◆ SOURCE RECORDS ◆
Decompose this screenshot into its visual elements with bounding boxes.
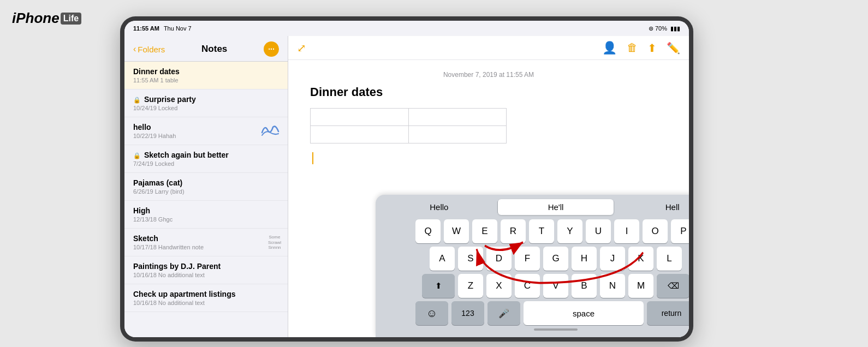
ipad-screen: 11:55 AM Thu Nov 7 ⊛ 70% ▮▮▮ ‹ Folders N… [124, 21, 689, 337]
list-item[interactable]: Check up apartment listings 10/16/18 No … [124, 284, 288, 312]
table-cell[interactable] [311, 126, 409, 143]
note-date: November 7, 2019 at 11:55 AM [310, 71, 667, 79]
list-item[interactable]: hello 10/22/19 Hahah [124, 117, 288, 145]
scribble-icon [259, 122, 281, 138]
share-icon[interactable]: ⬆ [647, 41, 657, 55]
notes-list: Dinner dates 11:55 AM 1 table 🔒 Surprise… [124, 62, 288, 337]
more-button[interactable]: ··· [264, 41, 279, 57]
note-title: 🔒 Surprise party [133, 95, 279, 104]
note-title: Paintings by D.J. Parent [133, 262, 279, 271]
key-m[interactable]: M [628, 274, 653, 298]
list-item[interactable]: 🔒 Sketch again but better 7/24/19 Locked [124, 145, 288, 173]
key-v[interactable]: V [543, 274, 568, 298]
key-q[interactable]: Q [415, 219, 441, 243]
sidebar-title: Notes [165, 44, 264, 55]
list-item[interactable]: Dinner dates 11:55 AM 1 table [124, 62, 288, 89]
key-p[interactable]: P [671, 219, 689, 243]
key-t[interactable]: T [529, 219, 554, 243]
handwritten-icon: SomeScrawlSnnnn [268, 235, 281, 250]
note-meta: 12/13/18 Ghgc [133, 216, 279, 223]
key-x[interactable]: X [486, 274, 512, 298]
keyboard-row-4: ☺ 123 🎤 space return [379, 301, 689, 325]
back-button[interactable]: ‹ Folders [133, 44, 165, 54]
keyboard-row-1: Q W E R T Y U I O P [379, 219, 689, 243]
table-cell[interactable] [408, 126, 507, 143]
key-s[interactable]: S [458, 247, 483, 271]
wifi-icon: ⊛ 70% [649, 25, 667, 32]
status-bar: 11:55 AM Thu Nov 7 ⊛ 70% ▮▮▮ [124, 21, 689, 36]
list-item[interactable]: Pajamas (cat) 6/26/19 Larry (bird) [124, 173, 288, 201]
note-title: Pajamas (cat) [133, 178, 279, 187]
autocomplete-hell2[interactable]: Hell [614, 199, 689, 215]
autocomplete-hello[interactable]: Hello [381, 199, 497, 215]
numbers-key[interactable]: 123 [451, 301, 484, 325]
list-item[interactable]: Sketch 10/17/18 Handwritten note SomeScr… [124, 229, 288, 256]
note-content-area: ⤢ 👤 🗑 ⬆ ✏️ November 7, 2019 at 11:55 AM … [288, 36, 689, 337]
more-icon: ··· [268, 45, 275, 53]
trash-icon[interactable]: 🗑 [627, 41, 638, 54]
ipad-frame: 11:55 AM Thu Nov 7 ⊛ 70% ▮▮▮ ‹ Folders N… [120, 16, 693, 342]
key-y[interactable]: Y [557, 219, 582, 243]
key-w[interactable]: W [444, 219, 469, 243]
key-r[interactable]: R [501, 219, 526, 243]
autocomplete-bar: Hello He'll Hell [379, 199, 689, 215]
note-toolbar: ⤢ 👤 🗑 ⬆ ✏️ [288, 36, 689, 60]
compose-icon[interactable]: ✏️ [667, 41, 680, 55]
key-a[interactable]: A [430, 247, 455, 271]
shift-key[interactable]: ⬆ [422, 274, 455, 298]
key-j[interactable]: J [600, 247, 625, 271]
status-date: Thu Nov 7 [164, 25, 192, 32]
key-o[interactable]: O [643, 219, 668, 243]
text-cursor [312, 152, 313, 164]
list-item[interactable]: 🔒 Surprise party 10/24/19 Locked [124, 89, 288, 117]
expand-icon[interactable]: ⤢ [297, 41, 306, 55]
note-meta: 10/24/19 Locked [133, 105, 279, 111]
note-meta: 11:55 AM 1 table [133, 77, 279, 83]
note-title: Dinner dates [133, 67, 279, 76]
space-key[interactable]: space [524, 301, 644, 325]
mic-key[interactable]: 🎤 [487, 301, 520, 325]
key-d[interactable]: D [486, 247, 512, 271]
key-b[interactable]: B [572, 274, 597, 298]
key-c[interactable]: C [515, 274, 540, 298]
key-n[interactable]: N [600, 274, 625, 298]
toolbar-left: ⤢ [297, 41, 306, 55]
key-e[interactable]: E [472, 219, 497, 243]
key-u[interactable]: U [586, 219, 611, 243]
note-title: 🔒 Sketch again but better [133, 151, 279, 159]
emoji-key[interactable]: ☺ [415, 301, 448, 325]
main-content: ‹ Folders Notes ··· Dinner dates 11:55 A… [124, 36, 689, 337]
note-title: Sketch [133, 234, 279, 243]
key-i[interactable]: I [614, 219, 639, 243]
brand-logo: iPhone Life [12, 10, 81, 27]
back-label[interactable]: Folders [138, 45, 165, 54]
toolbar-right: 👤 🗑 ⬆ ✏️ [602, 41, 680, 55]
note-meta: 10/16/18 No additional text [133, 300, 279, 306]
autocomplete-hell[interactable]: He'll [498, 199, 614, 215]
status-right: ⊛ 70% ▮▮▮ [649, 25, 680, 32]
key-g[interactable]: G [543, 247, 568, 271]
keyboard-row-2: A S D F G H J K L [379, 247, 689, 271]
note-title: Check up apartment listings [133, 290, 279, 298]
sidebar-header: ‹ Folders Notes ··· [124, 36, 288, 62]
note-title: hello [133, 123, 279, 131]
key-f[interactable]: F [515, 247, 540, 271]
key-h[interactable]: H [572, 247, 597, 271]
note-meta: 10/16/18 No additional text [133, 272, 279, 278]
logo-iphone-text: iPhone [12, 10, 60, 27]
key-k[interactable]: K [628, 247, 653, 271]
key-l[interactable]: L [657, 247, 682, 271]
lock-icon: 🔒 [133, 97, 141, 103]
table-cell[interactable] [408, 109, 507, 126]
list-item[interactable]: Paintings by D.J. Parent 10/16/18 No add… [124, 256, 288, 284]
keyboard-row-3: ⬆ Z X C V B N M ⌫ [379, 274, 689, 298]
list-item[interactable]: High 12/13/18 Ghgc [124, 201, 288, 229]
backspace-key[interactable]: ⌫ [657, 274, 689, 298]
table-row [311, 126, 507, 143]
key-z[interactable]: Z [458, 274, 483, 298]
table-cell[interactable] [311, 109, 409, 126]
return-key[interactable]: return [647, 301, 689, 325]
note-meta: 10/22/19 Hahah [133, 133, 279, 139]
back-chevron-icon: ‹ [133, 44, 136, 54]
collaborator-icon[interactable]: 👤 [602, 41, 617, 55]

◆ EXERCISE AIM ◆
How many lines in the records above contain the word "apartment"? Reply with the number alone.

◆ COMPLETED TASK ◆
2